PROFESSIONAL EXPERIENCE
AWS Data Engineer
PwC, Birmingham, Alabama, USA July 2024 - Present
PricewaterhouseCoopers, also known as PwC, is a multinational professional services network. Involved in designing, developing, and maintaining scalable and efficient data pipelines that process large volumes of data. Worked with technologies like Apache Spark, Hadoop, and Amazon Web Services (AWS) tools such as S3, Redshift, and EMR.
Environment: AWS, CI/CD, Cluster, Docker, DynamoDB, Elasticsearch, EMR, ETL, Jenkins, Kafka, Kubernetes, lake, Lambda, PL/SQL, S3, SAS, Snowflake, Spark, Spark Streaming, SQL, Sqoop, SSIS
Key Responsibilities:
Designed SSIS control flow tasks for orchestrating the sequence and logic of ETL processes, such as conditional branching, looping, and error handling. Implemented batch processing of streaming data using Spark Streaming.
The AWS Lambda functions were written in Spark with cross - functional dependencies that generated custom libraries for delivering the Lambda function in the cloud. Performed raw data ingestion into, which triggered a lambda function and put refined data into ADLS. Developed CI/CD system with Jenkins on Kubernetes environment, utilized Kubernetes and Docker for the runtime environment for the CI/CD system to build, Test and Deploy.
Experience in Monitoring System Metrics and logs for any problems adding, removing, or updating Hadoop Cluster.
Led requirement gathering, business analysis, and technical design for Hadoop and Big Data projects.
Configured Spark streaming to get ongoing information from the Kafka and store the stream information to DBFS.
Involved in the entire lifecycle of the projects including Design, Development, and Deployment, Testing and Implementation, and support. Worked on SQL and PL/SQL for backend data transactions and validations
Exported the analyzed data to the relational databases using Sqoop and to generate reports for the BI team.
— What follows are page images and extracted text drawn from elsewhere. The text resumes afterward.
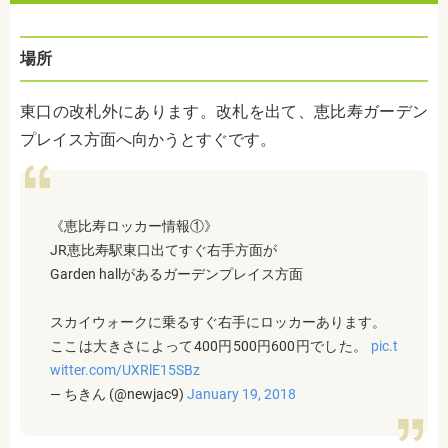
場所
東口の改札外にあります。改札を出て、恵比寿ガーデン
プレイス方面へ向かうとすぐです。
《恵比寿ロッカー情報①》
JR恵比寿駅東口出てすぐ右手方面が
Garden hallがあるガーデンプレイス方面
スカイウォークに乗るすぐ右手にロッカーあります。
ここは大きさによって400円500円600円でした。
pic.t
witter.com/UXRlE15SBz
— ちきん (@newjac9)
January 19, 2018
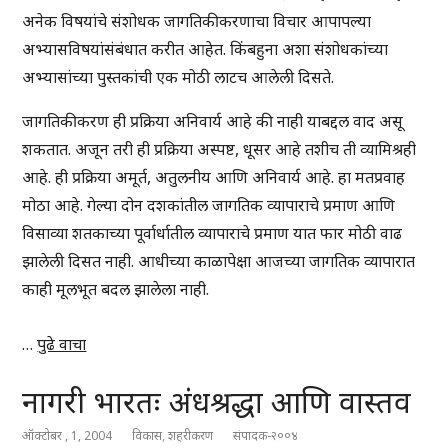
अनेक विषयांचे संशोधक जागतिकीकरणाचा विचार आपापल्या
अभ्यासविषयांसंबंधात करीत आहेत. किंबहुना अशा संशोधकांच्या
अभ्यासांच्या पुस्तकांची एक मोठी लाटच आलेली दिसते.
जागतिकीकरण ही प्रक्रिया अनिवार्य आहे की नाही याबद्दल वाद असू
शकतात. अजून तरी ही प्रक्रिया अस्पष्ट, धूसर आहे तशीच ती व्यामिश्रही
आहे. ही प्रक्रिया अमूर्त, अतुलनीय आणि अनिवार्य आहे. हा मतप्रवाह
मोठा आहे. गेल्या दोन दशकांतील जागतिक व्यापाराचे प्रमाण आणि
विसाव्या शतकाच्या पूर्वार्धातील व्यापाराचे प्रमाण यात फार मोठी वाढ
झालेली दिसत नाही. आधीच्या काळापेक्षा आजच्या जागतिक व्यापारात
काही मूलभूत बदल झालेला नाही.
…
पुढे वाचा
नागरी भारतः अंधश्रद्धा आणि वास्तव
ऑक्टोबर , 1, 2004
विकास
,
शहरीकरण
संपादक-२००४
Optimized batch and streaming migration processes by leveraging Dataflow and Pub/Sub, enabling near real-time synchronization of legacy systems with cloud infrastructure. Created data frames in Spark SQL from data in HDFS and performed transformations, analyzed data, and stored data in HDFS
Worked with Spark Core, Spark Streaming and Spark SQL modules of Spark for faster processing of data
Using Hadoop on Cloud service (Qubole) to process data in AWS S3 buckets and Imported data from AWS S3 into Spark RDD and performed actions/transformations on them. Developed PySpark based pipelines using Spark data frame operations to load data to EDL using EMR for jobs execution & AWS S3 as storage layer
Experience in building and architecting multiple Data pipelines, end to end ETL and ELT process for Data ingestion and transformation in AWS. Implemented Continuous Delivery pipeline with Docker and GitHub
Worked with Lambda function to load Data into Redshift on arrival of csv files in S3 bucket. Performed Data Analysis, Data Migration, Data Cleansing, Transformation, Integration, Data Import, and Data Export through Python
Integrated AWS SQS with ETL workflows to manage decoupled, event-driven processing of messages between microservices and data ingestion layers.
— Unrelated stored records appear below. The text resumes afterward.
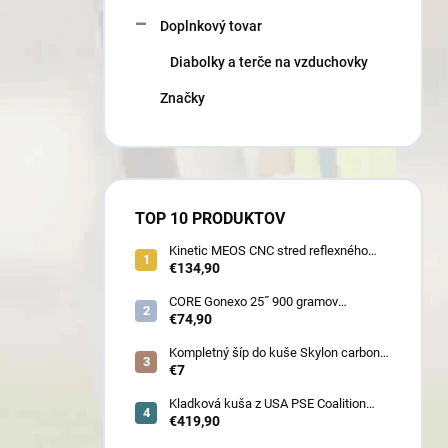
Doplnkový tovar
Diabolky a terče na vzduchovky
Značky
TOP 10 PRODUKTOV
Kinetic MEOS CNC stred reflexného
luku 21˝ pre deti 900 gramov
€134,90
CORE Gonexo 25˝ 900 gramov
jednofarebný (ľahký stred pre mužov,
€74,90
ženy, juniorov) - novoročná superzľava
!!
Kompletný šíp do kuše Skylon carbon
3K z pevného karbónu v rozmeroch
€7
16/18/20/22˝, alternatíva k excalibur
quill a diablo
Kladková kuša z USA PSE Coalition
frontier 380 fps (80178) - superakcia !
€419,90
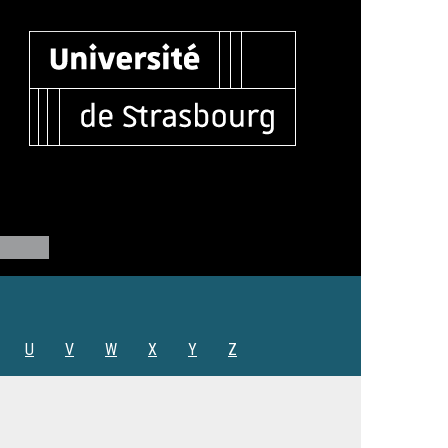
U
V
W
X
Y
Z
Responsible for data services and data movement infrastructures good experience with ETL concepts, building ETL solutions and Data modelling. Architected several DAGs (Directed Acyclic Graph) for automating ETL pipelines
Integrated RESTful APIs to ingest data from external sources into cloud data pipelines, enabling real-time updates and ensuring data consistency across distributed systems.
Hands on experience on architecting ETL transformation layers and writing spark jobs to do processing
Involved in developing Hive DDLs to create, alter and drop Hive tables
Worked on different RDDs to transform data coming from different data sources and transform data into required formats
Created functions and assigned roles in AWS Lambda to run Python scripts, and AWS Lambda using java to perform event driven processing. Created Lambda jobs and configured Roles using AWS CLI
Worked on container orchestration tools such as Docker swarm, Mesos, and Kubernetes. Documented and standardized Elasticsearch usage patterns, improving team onboarding speed and reducing query-related incidents by 40%.
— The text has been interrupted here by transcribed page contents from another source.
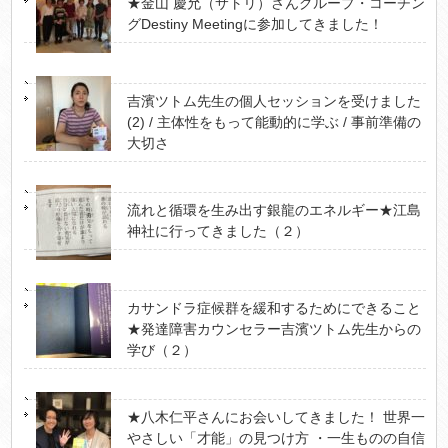
★金山 慶允（サトリ）さんグループ・コーチン
グDestiny Meetingに参加してきました！
吉濱ツトム先生の個人セッションを受けました
(2) / 主体性をもって能動的に学ぶ / 事前準備の
大切さ
流れと循環を生み出す銀龍のエネルギー★江島
神社に行ってきました（２）
カサンドラ症候群を緩和するためにできること
★発達障害カウンセラー吉濱ツトム先生からの
学び（２）
★八木仁平さんにお会いしてきました！ 世界一
やさしい「才能」の見つけ方 ・一生ものの自信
Worked with AWS Terraform templates in maintaining the infrastructure as code.
Develop metrics based on SAS scripts on legacy system, migrating metrics to Snowflake (AWS S3).
Establishment of Data Catalog and shop-for-data feature in Data Governance tool. Utilized AWS EMR to transport data across databases and data storage inside AWS, including Amazon S3 and Amazon DynamoDB, efficiently.
GCP Data Engineer
(Ivy Comptech) Entain, Hyderabad, India Aug 2021 - Jul 2023
Entain plc, formerly GVC Holdings, is an international sports betting and gambling company. Implemented the data curation and metadata management. It includes ensuring the data is properly curated and managed, including the use of metadata to maintain data quality and governance.
Environment: Airflow, Apache, Azure, BigQuery, Cassandra, ELT, EMR, ETL, Factory, GCP, HDFS, Hive, JS, PaaS, PySpark, Python, S3, SDK, Spark, SQL, Sqoop, Tableau, VPC
Key Responsibilities:
Involved in loading and transforming large sets of Structured, Semi-Structured and Unstructured data and analyzed them by running Hive queries. Processed the image data through the Hadoop distributed system by using Map and Reduce then stored into HDFS.
Analysed and developed a modern data solution with Azure PaaS service to enable data visualization. Understood the application's current Production state and the impact of new installation on existing business processes.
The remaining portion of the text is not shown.